# Jet Black and Carbon Black



## Luan Cordeiro (Mar 24, 2011)

Mike,

What's exactly means Jet Black and Carbon Black paints?

Thanks!


----------



## Bradley (Aug 24, 2006)

Jet Black is normally a straight black paint with no metallic or pearl, Carbon Black is normally a metallic or pearl and is slightly grey or a blue tint in the case of BMW, I think thats the answer you were looking for? What cars are these colours on?


----------



## Luan Cordeiro (Mar 24, 2011)

Bradley said:


> Jet Black is normally a straight black paint with no metallic or pearl, Carbon Black is normally a metallic or pearl and is slightly grey or a blue tint in the case of BMW, I think thats the answer you were looking for?
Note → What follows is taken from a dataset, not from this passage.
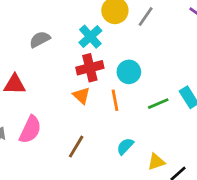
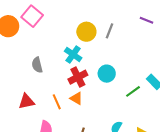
gray semicircle: (40, 39) -> (37, 65), turned -63
orange line: (115, 100) -> (57, 102), moved

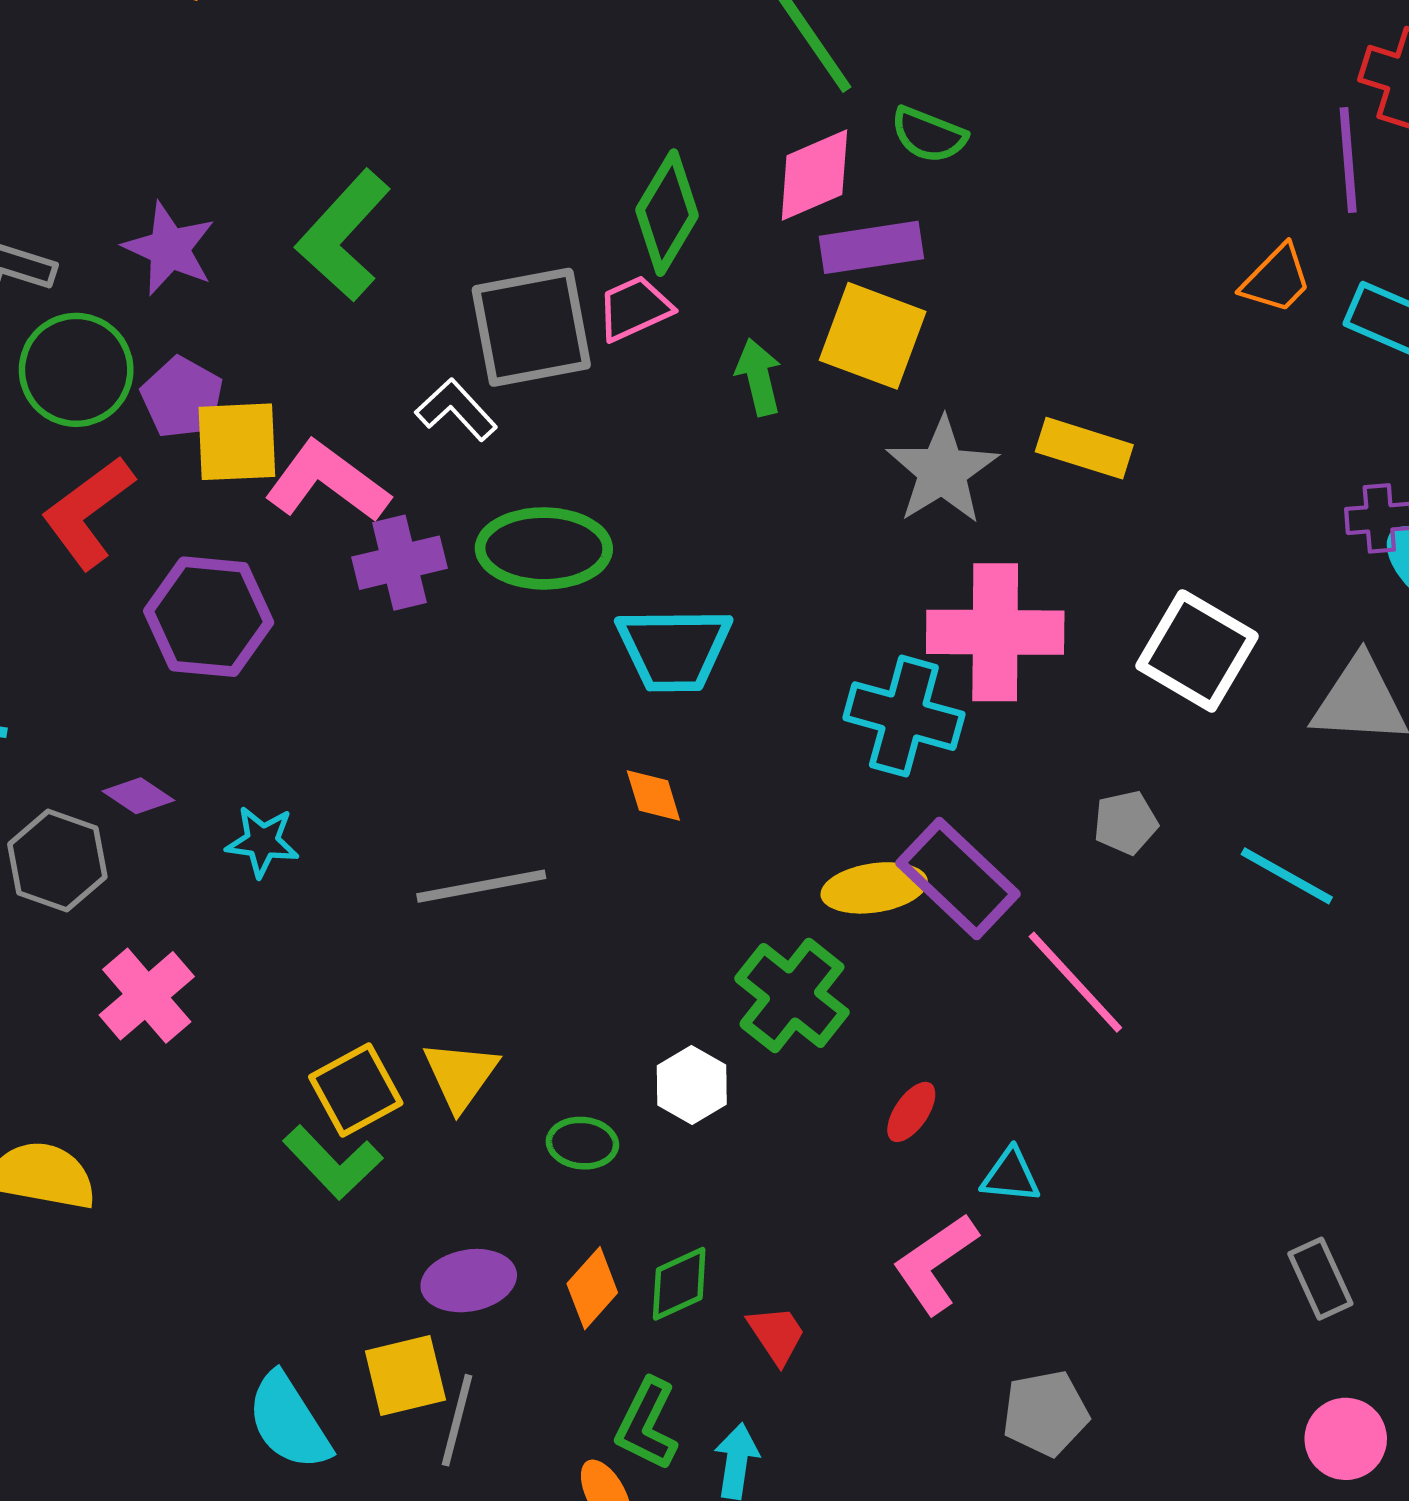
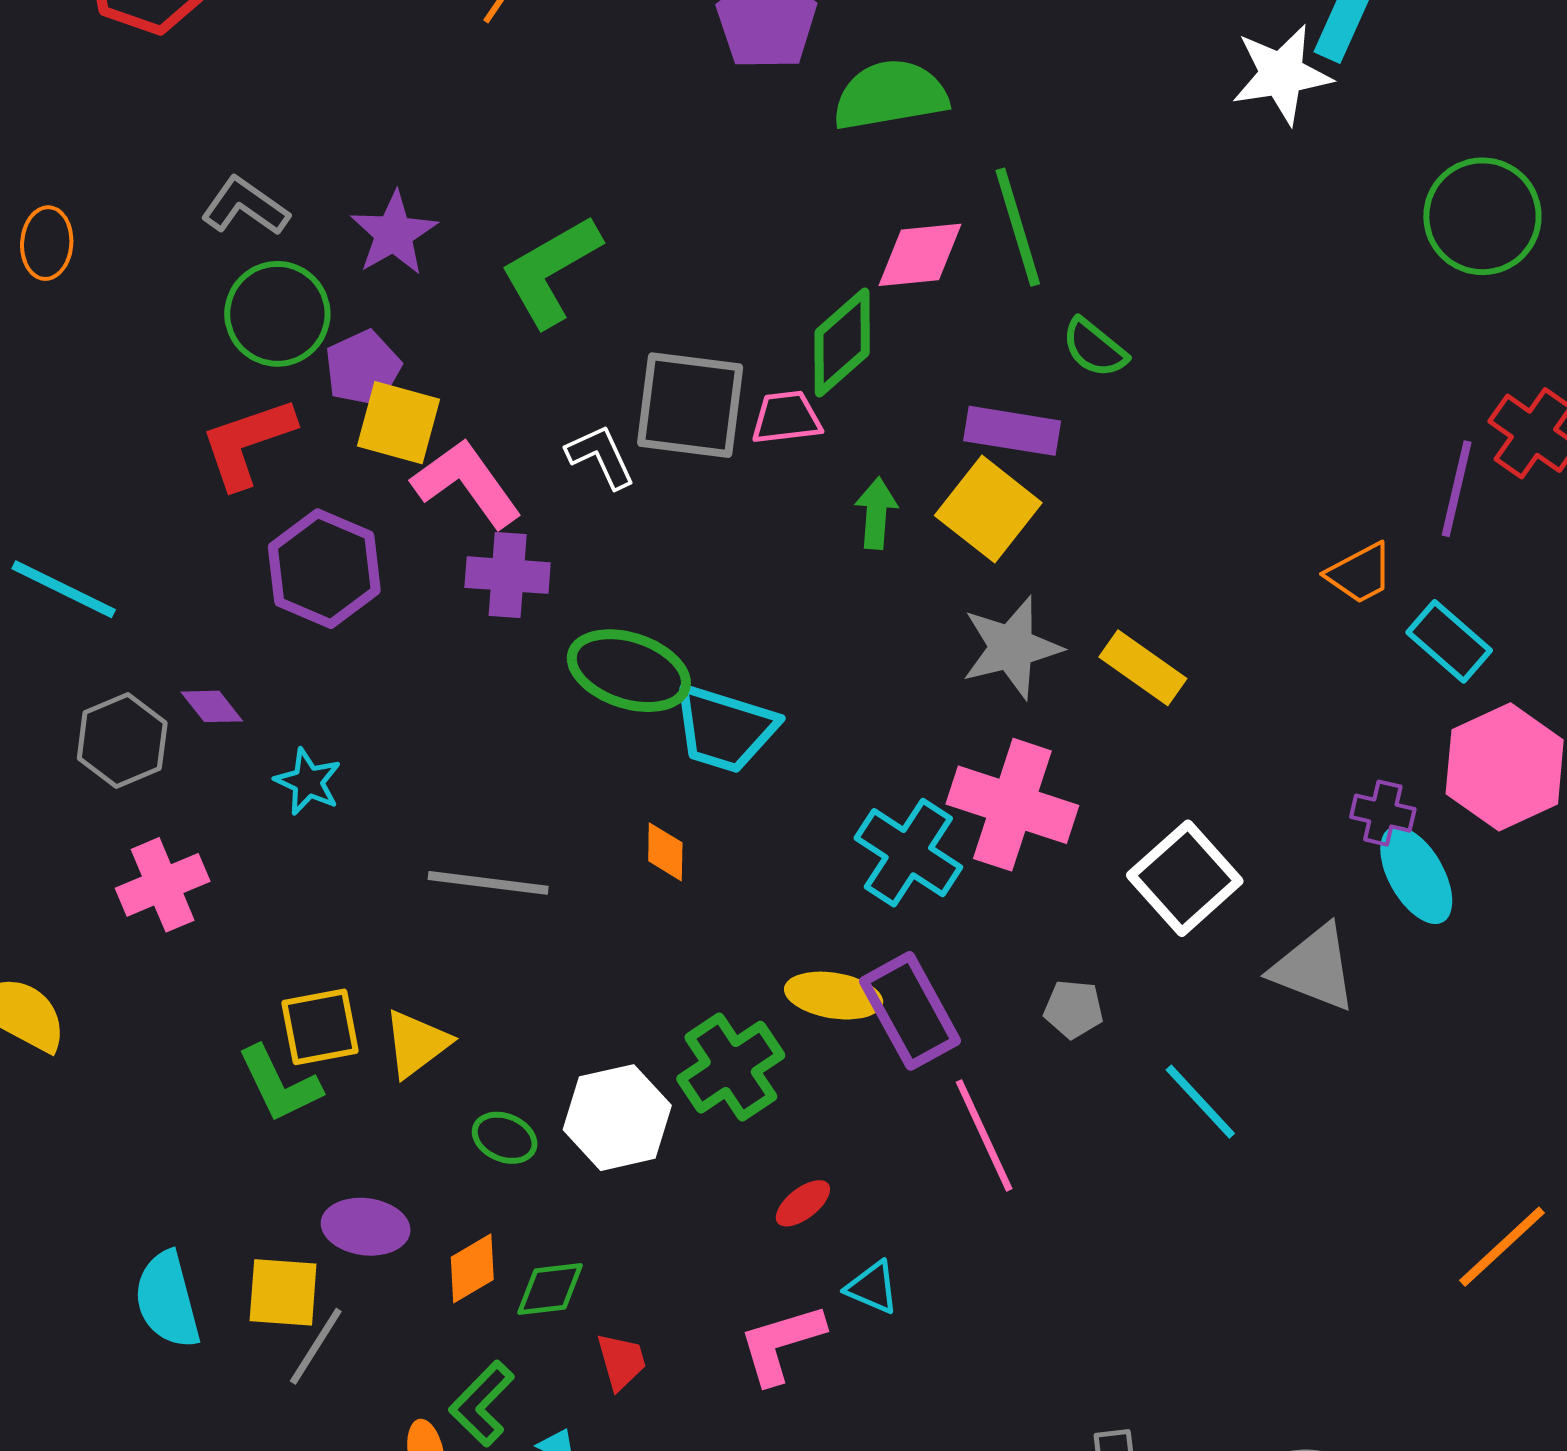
pink diamond: (814, 175) -> (920, 255), moved
green ellipse: (544, 548) -> (629, 671), moved
white hexagon: (692, 1085) -> (617, 1118), size x1.5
What cars are these colours on?


I was working on a VW Polo with Jet Black Paint, but I did not know the real meaning of it.

thaks


----------



## Will_G (Jan 23, 2012)

If its in regards to why Jet and why Carbon see below

http://www.gemselect.com/other-info/about-jet.php

http://en.wikipedia.org/wiki/Carbon_paper

I've got a carbon black bmw which shows a blue colour in the sun very much like carbon paper


----------



## Mike Phillips (Jan 26, 2007)

I think Bradley and Will have done as good or better job at answering your question than I could have, thanks guys!


Just to note and I'm sure the OP knows this but maybe someone reading this into the future might not...

When you're working on a clear coat finish, it kind of doesn't matter what the color of the car is because you're never working on the colored or pigmented layer of paint, just the clear layer of paint.



:thumb:


----------



## Luan Cordeiro (Mar 24, 2011)

Thanks everybody!


----------